The assessment procedure’s conclusions are probabilistic in nature. They are generated on an individually tailored, patient-by-patient basis. The curative efficacy of a medical intervention is calculated as a time-phased probability for each separate patient. The intervention’s overall curative efficacy is also calculated, probabilistically, for a given patient population.

Suppose that a patient is diagnosed with some form of cancer. Suppose, further, that the patient undergoes a medical intervention known to possess some curative potential, but not guaranteed to cure everybody. For how long after the intervention must that patient wait with no evidence of further disease progression before concluding that the intervention was successful? How much time must elapse with no evidence of disease before concluding that the cancer has been beaten and, therefore, that the patient was cured? The assessment procedure introduced in this book attempts to answer precisely this question.

Patient-centered diagnosis, prognosis, and cure assessment all rely on a methodology that generates individually tailored probabilistic predictions of a specified medical outcome that a particular patient may experience. Predictions are based on observable diagnostic and prognostic factors. They are both particular-outcome-specific and individual-patient-specific. Hence, achieving predictive accuracy poses a formidable challenge. Nevertheless, PCM appears to produce more accurate individually tailored patient predictions than those typically achieved under current medical practice.

From a physician’s perspective greater accuracy can facilitate better treatment selection choices and other improvements in patient management. From a patient’s perspective greater accuracy can facilitate more appropriate future planning and lifestyle choices.


About the Author

James R. Miller III, Ph.D., was a professor at the Stanford Graduate School of Business for more than thirty years. He has been doing full-time cancer research since his retirement in 1997 as Walter and Elise Haas Professor of Business Administration. He has previously published three books and more than fifty monographs and articles in professional journals.

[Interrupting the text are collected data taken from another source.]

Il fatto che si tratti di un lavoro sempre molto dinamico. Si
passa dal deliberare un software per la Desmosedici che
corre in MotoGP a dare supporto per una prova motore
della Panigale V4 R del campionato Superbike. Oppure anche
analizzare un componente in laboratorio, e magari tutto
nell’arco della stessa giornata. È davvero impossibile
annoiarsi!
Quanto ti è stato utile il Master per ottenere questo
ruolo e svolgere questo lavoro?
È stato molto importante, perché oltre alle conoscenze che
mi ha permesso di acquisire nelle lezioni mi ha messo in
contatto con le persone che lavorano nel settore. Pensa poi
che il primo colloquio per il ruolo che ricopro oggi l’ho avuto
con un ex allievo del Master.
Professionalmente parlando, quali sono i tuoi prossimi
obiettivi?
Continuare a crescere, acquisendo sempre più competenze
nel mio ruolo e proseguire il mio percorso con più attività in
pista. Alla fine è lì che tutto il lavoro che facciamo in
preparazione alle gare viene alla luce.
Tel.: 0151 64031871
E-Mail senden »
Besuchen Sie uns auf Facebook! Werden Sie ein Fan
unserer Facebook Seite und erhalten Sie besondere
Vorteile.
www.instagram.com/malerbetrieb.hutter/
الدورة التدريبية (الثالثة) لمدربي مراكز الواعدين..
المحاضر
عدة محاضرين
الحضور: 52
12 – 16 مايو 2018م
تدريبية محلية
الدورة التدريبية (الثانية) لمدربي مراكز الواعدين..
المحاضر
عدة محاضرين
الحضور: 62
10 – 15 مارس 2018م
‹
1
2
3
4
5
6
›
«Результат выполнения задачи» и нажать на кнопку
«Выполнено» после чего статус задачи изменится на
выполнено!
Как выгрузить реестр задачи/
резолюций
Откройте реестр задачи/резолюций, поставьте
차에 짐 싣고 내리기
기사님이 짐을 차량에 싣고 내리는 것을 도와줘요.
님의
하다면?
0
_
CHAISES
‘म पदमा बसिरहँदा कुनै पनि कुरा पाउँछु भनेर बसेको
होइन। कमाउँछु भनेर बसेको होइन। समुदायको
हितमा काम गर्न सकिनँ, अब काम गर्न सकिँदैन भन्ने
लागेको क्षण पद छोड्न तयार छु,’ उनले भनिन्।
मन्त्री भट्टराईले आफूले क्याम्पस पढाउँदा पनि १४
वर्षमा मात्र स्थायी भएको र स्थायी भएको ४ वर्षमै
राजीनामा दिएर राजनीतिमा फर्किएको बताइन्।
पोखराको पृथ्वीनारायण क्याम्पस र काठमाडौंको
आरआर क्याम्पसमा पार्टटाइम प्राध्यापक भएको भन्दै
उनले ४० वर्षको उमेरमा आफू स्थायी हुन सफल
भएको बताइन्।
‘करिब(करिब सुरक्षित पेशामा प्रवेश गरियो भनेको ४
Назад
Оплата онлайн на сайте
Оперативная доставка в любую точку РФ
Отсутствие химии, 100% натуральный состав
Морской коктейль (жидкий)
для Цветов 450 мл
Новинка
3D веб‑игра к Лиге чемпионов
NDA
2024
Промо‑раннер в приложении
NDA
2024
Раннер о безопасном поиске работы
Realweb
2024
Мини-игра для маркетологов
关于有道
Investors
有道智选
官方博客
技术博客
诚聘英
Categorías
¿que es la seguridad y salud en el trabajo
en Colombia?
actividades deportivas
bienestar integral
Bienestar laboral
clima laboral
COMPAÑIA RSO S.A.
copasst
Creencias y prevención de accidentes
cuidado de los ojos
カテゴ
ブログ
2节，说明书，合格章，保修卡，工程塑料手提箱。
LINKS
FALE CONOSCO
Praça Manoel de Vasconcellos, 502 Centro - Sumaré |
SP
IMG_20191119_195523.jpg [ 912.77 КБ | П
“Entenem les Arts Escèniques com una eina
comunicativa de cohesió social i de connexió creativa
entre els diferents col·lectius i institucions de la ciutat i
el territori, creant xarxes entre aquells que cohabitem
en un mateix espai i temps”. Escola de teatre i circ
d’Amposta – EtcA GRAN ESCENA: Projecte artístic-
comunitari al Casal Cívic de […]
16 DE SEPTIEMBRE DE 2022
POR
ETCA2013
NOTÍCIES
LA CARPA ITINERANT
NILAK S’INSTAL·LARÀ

Mohammed Kashani-Sabet, M.D., is medical director of cancer programs at the California Pacific Medical Center. He also serves as director of the Center for Melanoma Research and Treatment and senior scientist at the CPMC Research Institute.

Richard W. Sagebiel, M.D., joined the clinical faculty of the University of California at San Francisco in 1970, working with others to form a clinical cooperative melanoma group. The venture stimulated the creation of similar melanoma groups throughout the country. From 1988 to 1998, he was director of the UCSF Melanoma Clinic. He retired and became a consultant.